Dalla Val di Susa al Veneto. “30N” proclama due giornate di mobilitazione venerdì 21 e sabato 22 febbraio

L’assemblea dei comitati del Veneto “30 novembre” raccoglie l’appello del movimento No Tav della Val Susa per

 due giornate di mobilitazione il 21 e 22 febbraio

IL VENETO AFFOGA NEL CEMENTO

Basta consumo di suolo, fermiamo grandi opere inutili e dannose

In queste ore mezzo Veneto è sotto acqua, migliaia di persone in difficoltà, danni per centinaia di milioni di euro. Le caratteristiche eccezionali del maltempo dimostrano quanto il surriscaldamento globale e i conseguenti cambiamenti climatici condizionino ormai irreversibilmente la nostra vita quotidiana. Sono stati raggiunti e superati i limiti di un modello di sviluppo distruttivo che si è divorato risorse finite, territorio e relazioni sociali. Il disastro di queste ore è un fenomeno tutt’altro “naturale”, ma il risultato di un territorio cementificato e impermeabilizzato, in cui poco o nulla è stato fatto per intervenire sul dissesto idrogeologico.

È il frutto malato di una crescita senza freni guidata solo dalla logica del profitto per pochi e a danno di molti e delle future generazioni. Una logica che si traduce in speculazione edilizia su larga scala e nella riproposizione di grandi opere infrastrutturali, e che si perpetua nel Piano Casa e nel Piano Territoriale Regionale di Coordinamento (PTRC), voluti dalla Giunta Zaia e approvati dalla maggioranza che governa il Veneto.

A questo si aggiungono, nelle ultime settimane, i continui, ripetuti e aggravati disagi nel trasporto ferroviario regionale, risultato del disinvestimento negli ultimi anni nei servizi dedicati a lavoratori e studenti pendolari, a favore unicamente del mito dell’”Alta Velocità”. E, dal 1° gennaio, il pesantissimo aumento delle tariffe autostradali che penalizza in particolare, anche in questo caso, gli utenti pendolari. È il fallimento di una politica della mobilità che ha avuto come suoi pilastri l’incremento del traffico su gomma, la logica dei grandi progetti di autostrade e del project financing come strumento per realizzarle.

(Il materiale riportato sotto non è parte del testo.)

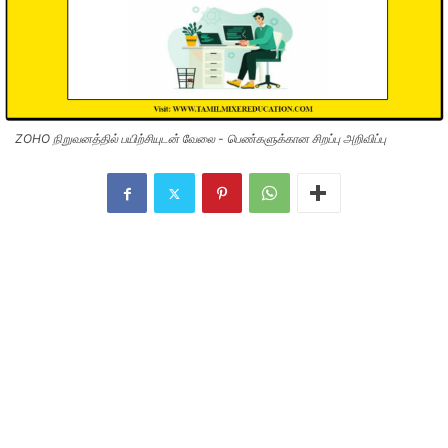
ZOHO நிறுவனத்தில் பயிற்சியுடன் வேலை - பெண்களுக்கான சிறப்பு அறிவிப்பு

Per bloccare il consumo di suolo e ridurre drasticamente l’inquinamento atmosferico è anche qui necessaria una decisa svolta verso una mobilità sostenibile e di qualità. Non servono nuove linee per il TAV, ma un sistema metropolitano regionale che consenta a lavoratori e studenti pendolari di muoversi in sicurezza e a costi contenuti. Non servono nuove strade, né pedaggi che alimentano solo i profitti e la corruzione della lobby del cemento, ma eco-tax mirate a colpire chi più inquina e a finanziare un trasporto pubblico, nazionale, regionale e locale, su misura dei bisogni dei più.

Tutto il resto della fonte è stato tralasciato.